Roger, in his response immediately after yours, partially answers. Without the Electoral college, you could just count out everyone but California the belt of cities running from Boston to D.C. and from Chicago east to New York. Farmers, ranchers, miners and everyone else in the Midwest and the West (other than California) could kiss their franchise goodbye.
I also object because the Electoral College was a part of the sovereignty compromise, part of the mechanism--along with the creation of a Senate--which reconciled "small states" (small in population, lead in 1787 by New York and New Jersey, ironically) that they would not be swallowed by the then "unholy" triumvirate of Virginia, Pennsylvania and Massachusetts, which between them had about two-thirds of the country's population.
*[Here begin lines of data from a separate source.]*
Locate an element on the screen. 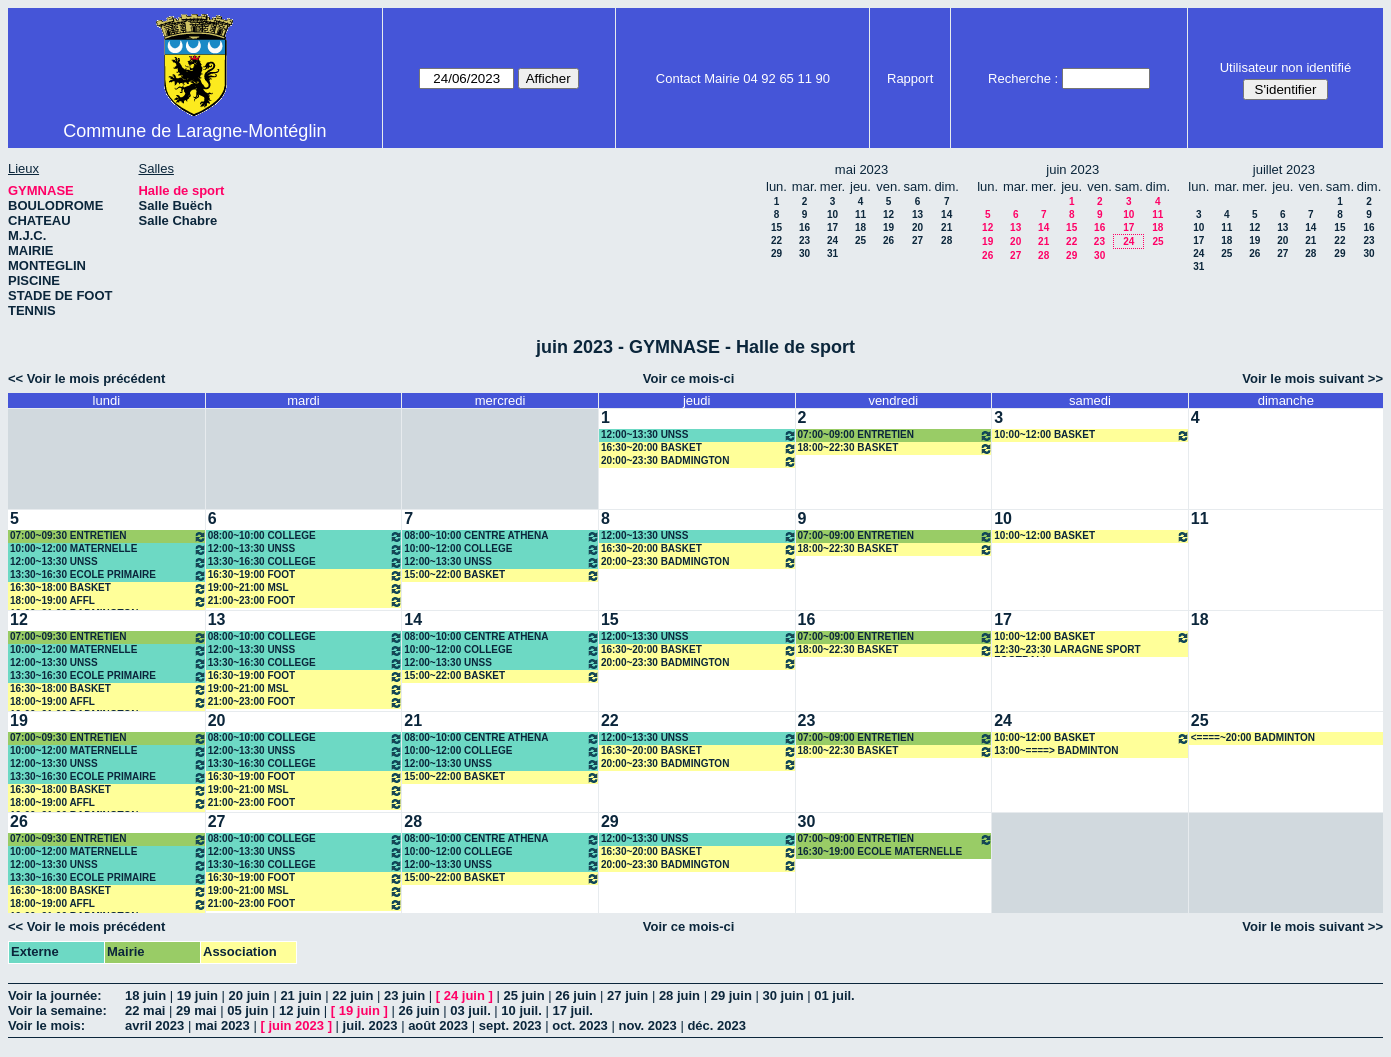 Image resolution: width=1391 pixels, height=1057 pixels. déc. 2023 is located at coordinates (716, 1025).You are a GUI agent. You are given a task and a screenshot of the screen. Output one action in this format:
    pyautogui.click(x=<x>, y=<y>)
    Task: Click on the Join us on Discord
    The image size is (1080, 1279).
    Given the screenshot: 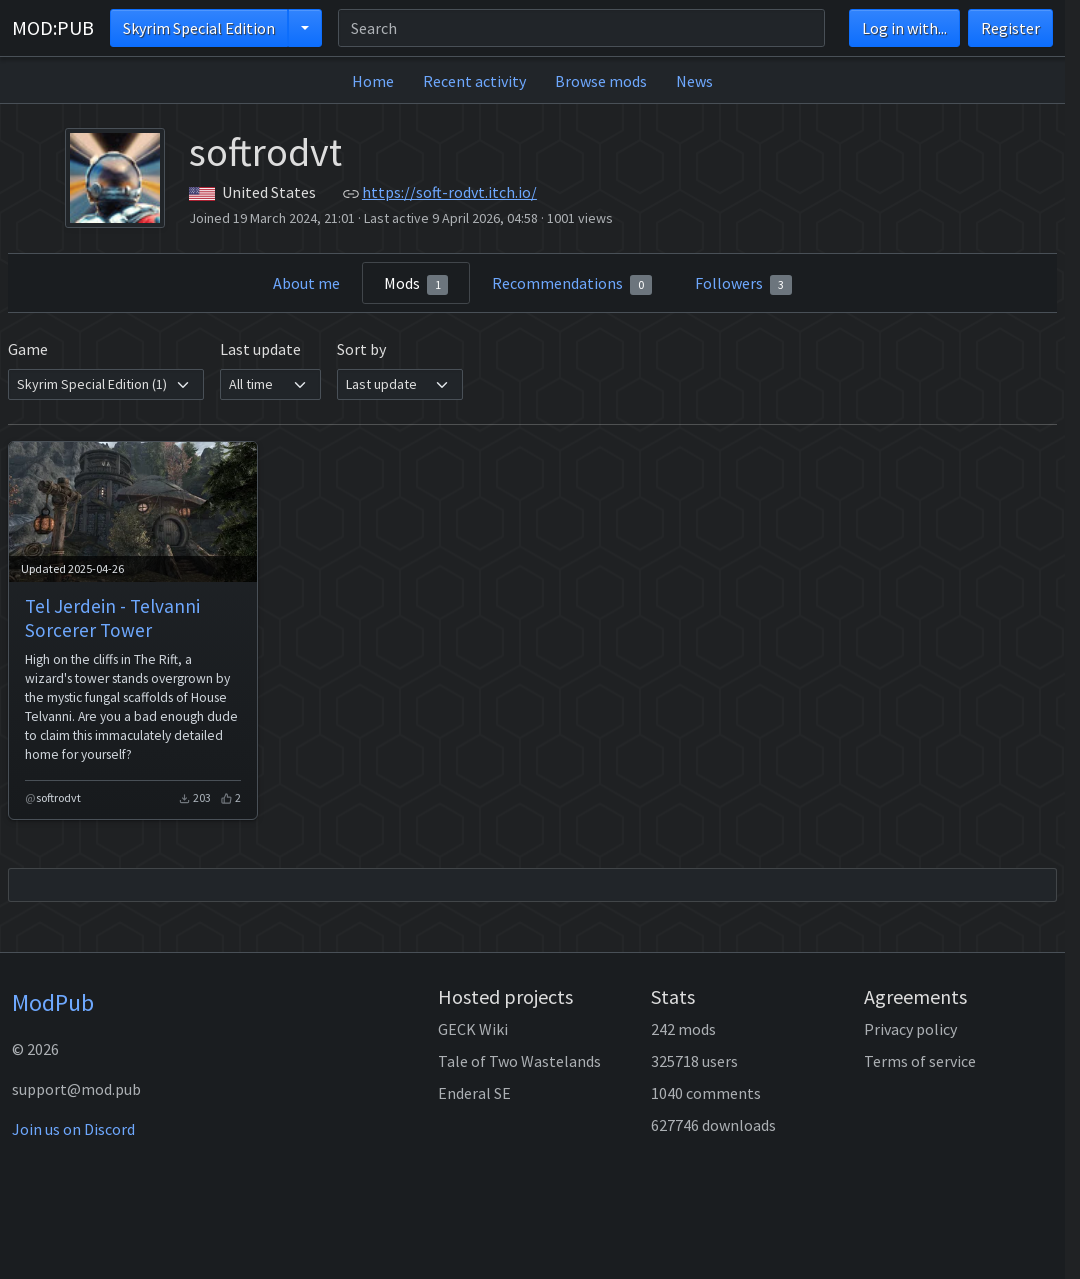 What is the action you would take?
    pyautogui.click(x=73, y=1129)
    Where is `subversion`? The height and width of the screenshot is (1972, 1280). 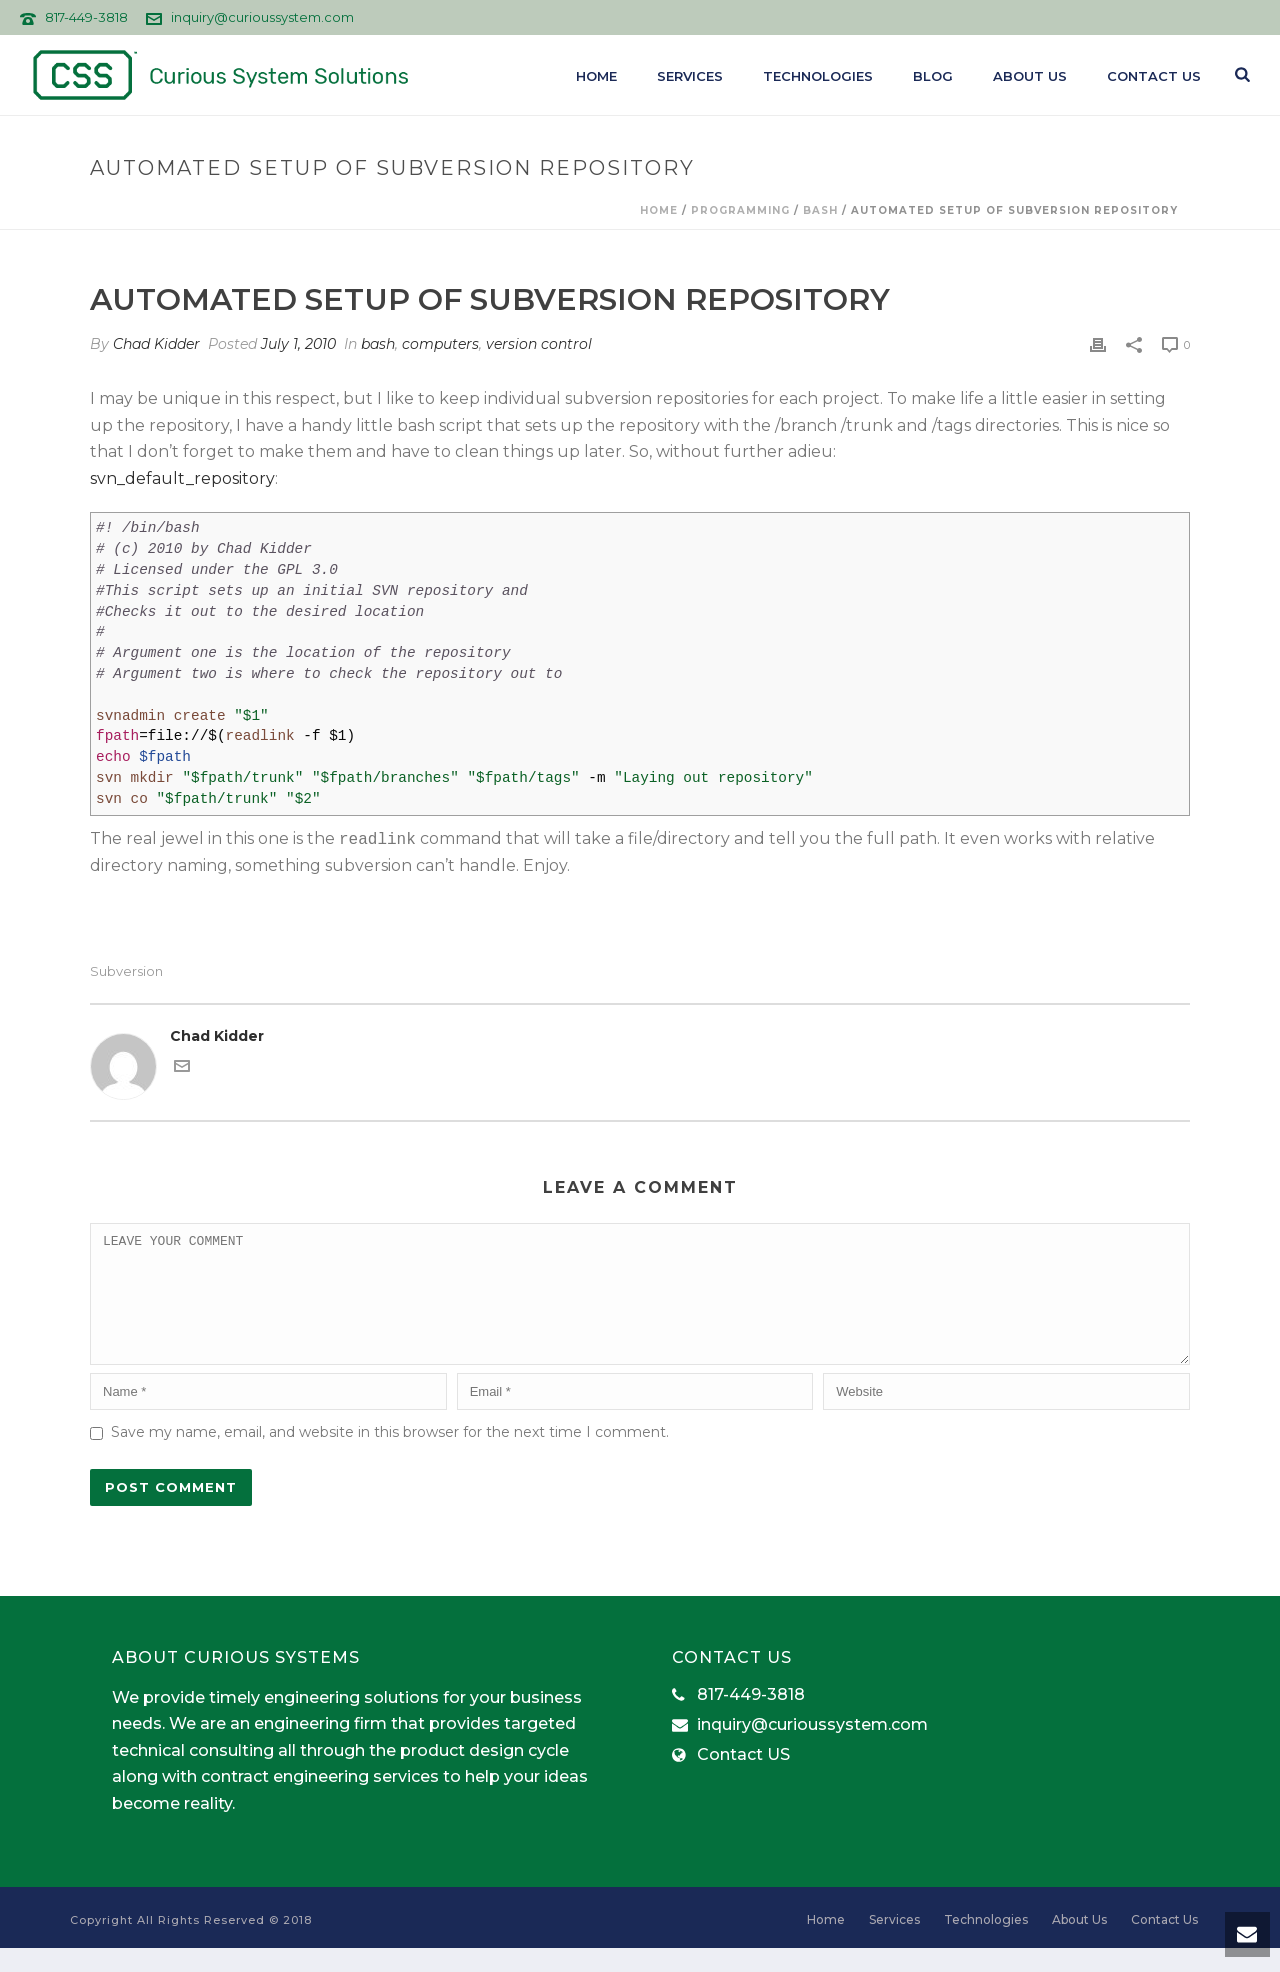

I also object because the author of the
piece which CdK quoted trots out a bullshit old chestnut at the very beginning of the article, to the effect that the Electoral College was a means of enshrining slavery. The author is historically ignorant, and confuses cause and effect, and the principle of unintended consequences. The Three-Fifths compromise, to which the writer refers (with 60% of the slave population being counter for purposes of determining Congressional districts and representation) was one of the last measures taken by the convention. Charles Cotesworth Pinckney South Carolina threatened that the constitution would not be ratified by the slave-holding states (slaves were held in every state at the time, but the northern states would soon adopt varying degrees of restrictions on slavery, and many northern citizens were publicly and vocally opposed), unless concession was made for the slaves states. Surprisingly, he was supported by Rufus King of Massachusetts, who happened at that time to be a delegate to the convention from Pennsylvania, and who therefore spoke (inferential) for the second and third most populous states (Virginia was the most populous, and a slave state). King was being a pragmatist, and many northerners agreed with him that some compromise was necessary to get the slave states on board, and that a flawed union were better than no union at all. This was further modified when two of the "scholars" of the convention, James Wilson of Pennsylvania (a Scots Presbyterian born in Scotland) and Roger Sherman of Connecticut proposed counting three-fifths of the slave population. Southerns had said that all slaves should be counted (although, of course, they wouldn't vote), and northern states were not prepared to go along with that. Wilson and Sherman were extremely well-informed and careful scholars of law and the history of law, and like Rufus King, felt that a compromise which would keep the southern states in a union was preferable to no union. The three-fifths compromise was one of the last acts of the convention, and the sovereignty compromises of the Senate and the Electoral College had already been determined upon prior to the three-fifths compromise, and without reference to it.
His second chestnut is that which claims the Electoral College was conceived as a bulwark against the ignorance of the electorate. Although there may be elitists who thought that way, the principle concern of the men meeting at the convention was the unwieldy nature of elections at that time, but most importantly, the insistence of small population states that they not be overwhelmed by the mere numbers of the populous states. The second clause of Article 2, Section 1 reads:
Each State shall appoint, in such Manner as the Legislature thereof may direct, a Number of Electors, equal to the whole Number of Senators and Representatives to which the State may be entitled in the Congress: but no Senator or Representative, or Person holding an Office of Trust or Profit under the United States, shall be appointed an Elector.
Each state then and today can choose how to allocate electors, and even how they are chose within the state (there would be quite a howl, though, if it did not follow the popular vote, and it would be worth their jobs for state legislators to attempt to take it out of the hands of the electors). Some states (or at least one, Colorado) allocate the Electoral College votes according to the popular vote, with the two votes equivalent to the Senators going to the candidate who polls the most votes. The problem which maddens most contemporary American commentators is the "winner take all" nature of the system as it now stands. That is a product of the post-Civil War politics of the Republican and Democratic parties, the only two survivors of the war (four candidates ran for President in 1860), which warily circled one another looking for advantage, but which both agreed that it were best not to have any other competition. A winner take all system for Electoral College votes was agreed upon between them in the latter part of the 19th century, and passed by the state legislatures, all of which were in the control of one or the other of the two parties.
So i object on the basis of the editorialist's argument being based on popular (popular in the late 20th and early 21st centuries) historical myth, and the blatant attempt to tie the Electoral College at the outset to slavery, in a pathetic attempt to beg the question by discrediting the institution by means of guilt by association. Besides being about a measure of which i don't approve, the editorial was a piece of journalist hogwash.